My father was already packing his briefcase and planning his next moves while he listened to Watkins. He checked his watch at 8:30 am, made a quick call to his wife, Martha, then called the airport to ask for a plane and pilot . . . Then the dentist, to have records sent. By 10:30 AM, my father had landed at the tiny Pearsall, Texas airport. The deputy who was waiting drove him to the crash site where they met the rancher, Mr. Cole.
It feels like getting my wisdom teeth pulled, exposing this part of my life, with all the remorse around my carelessness and the dire way it affected other people. My nature is to keep secrets, not to spill the beans—that’s how I stay safe and maintain control. But at the same time, I feel the urge to lay down my burden, come clean, and tell it all. Maybe not the truth, exactly, but a truth.
Earlier that same week of the crash, I’d had a minor scrape with the law, and to let things cool off, I’d persuaded Blaine to take me with him to Mexico. We’d flown to Acapulco and checked into a fancy hotel for a short vacation—body surfing in the Pacific, eating enchiladas, playing volleyball in the sand—and I tried to forget about the incidents that led to my departure from Texas. Well, not all the incidents. There was a girl . . . a woman, I mean. No chance I’d be forgetting her after what happened at the waterfall that night.
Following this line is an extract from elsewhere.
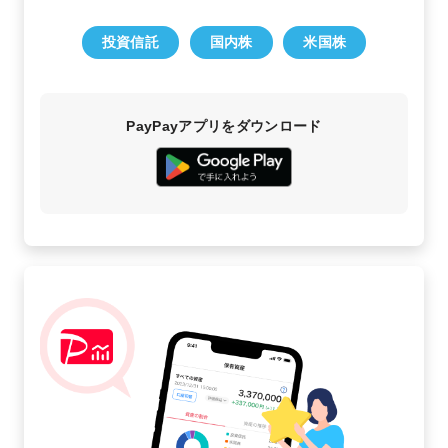
投資信託
国内株
米国株
PayPayアプリをダウンロード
If I could have time-travelled backward three months from the day the plane crashed, and landed in New Orleans a week or so before Mardi Gras, I might have wandered along Magazine street, stopped at Joe’s Po-Boy Shop and ordered a bowl of gumbo. If my timing had been right, I might have seen her then—hazel-green eyes, dark blonde hair, spirited and strong.
I know her as Mariah now, but I knew her before I knew her name, and before that I didn’t know her at all.